President Bush's Latin American nemesis, Venezuelan President Hugo Chavez, makes headlines lambasting Bush, criticizing his policies, even calling him Beelzebub at the United Nations. Now, in an exclusive interview on ABC News Now, investigative journalist Olga Wornat reveals surprising details about the private life of the Venezuelan leader -- from his mental heath and his childhood traumas to his spending habits and his love life.
Watch "Exclusiva," ABC News Now's program on Hispanic news and entertainment, for the full report.
Wornat, one of Latin America's best known investigative journalists, talks about the private side of this very outspoken leader in her latest book, "Accursed Chronicles."
As a child, Wornat said, Chavez often took refuge with his grandmother, fleeing a stormy relationship with his parents. Wornat describes his parents as overbearing and abusive and said he often fled to his grandmother's house for refuge. "They would punish him with beatings, taking a belt and beating him. He'd escape to his grandmother's, who'd protect him," Wornat said.
The claims in the book are indeed controversial, but Wornat is no stranger to controversy.

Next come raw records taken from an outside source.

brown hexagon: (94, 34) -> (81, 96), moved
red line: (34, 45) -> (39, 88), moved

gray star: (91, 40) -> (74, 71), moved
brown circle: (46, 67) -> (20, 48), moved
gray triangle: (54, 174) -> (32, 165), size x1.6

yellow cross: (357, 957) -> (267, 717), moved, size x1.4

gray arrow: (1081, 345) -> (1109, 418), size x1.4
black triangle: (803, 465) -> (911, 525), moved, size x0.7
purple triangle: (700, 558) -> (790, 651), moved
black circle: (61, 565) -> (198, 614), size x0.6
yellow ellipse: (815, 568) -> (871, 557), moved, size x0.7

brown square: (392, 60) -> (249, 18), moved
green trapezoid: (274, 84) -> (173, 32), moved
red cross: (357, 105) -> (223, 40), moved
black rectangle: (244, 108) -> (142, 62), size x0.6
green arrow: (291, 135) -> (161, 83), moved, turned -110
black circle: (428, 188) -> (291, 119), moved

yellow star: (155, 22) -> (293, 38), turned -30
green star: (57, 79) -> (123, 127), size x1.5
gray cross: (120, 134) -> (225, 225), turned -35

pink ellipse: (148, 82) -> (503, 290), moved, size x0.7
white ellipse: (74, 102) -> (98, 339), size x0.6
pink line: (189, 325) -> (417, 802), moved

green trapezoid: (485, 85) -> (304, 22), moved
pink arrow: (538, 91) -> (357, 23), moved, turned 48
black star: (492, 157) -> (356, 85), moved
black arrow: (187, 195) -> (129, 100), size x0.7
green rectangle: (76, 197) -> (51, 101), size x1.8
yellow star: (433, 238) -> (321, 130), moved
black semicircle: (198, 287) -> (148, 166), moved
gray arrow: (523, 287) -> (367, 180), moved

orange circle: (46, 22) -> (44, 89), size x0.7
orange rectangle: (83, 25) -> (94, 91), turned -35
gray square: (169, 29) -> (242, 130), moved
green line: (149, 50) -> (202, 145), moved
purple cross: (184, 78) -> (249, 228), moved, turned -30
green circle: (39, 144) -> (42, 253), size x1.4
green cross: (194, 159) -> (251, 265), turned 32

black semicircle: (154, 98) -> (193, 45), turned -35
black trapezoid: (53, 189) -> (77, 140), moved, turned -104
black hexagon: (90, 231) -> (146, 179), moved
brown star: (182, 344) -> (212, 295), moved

Her book "Our Holy Mother" brought down Argentinean Archbishop Edgardo Gabriel Storni over sex abuse allegations. Her 2003 book "The Woman Boss," about Mexico's former first lady Marta Sahagun de Fox, became a best-seller and is still making headlines.
Wornat said she was impressed by Chavez, showing off the reporter's notebook that he autographed and in which he called her a comrade. Wornat said she also met with Chavez's inner circle -- Cabinet members, his ex-wives, lovers and even his psychiatrist. Wornat describes Chavez as "a very charismatic person … very seductive … like Fidel [Castro] but much younger."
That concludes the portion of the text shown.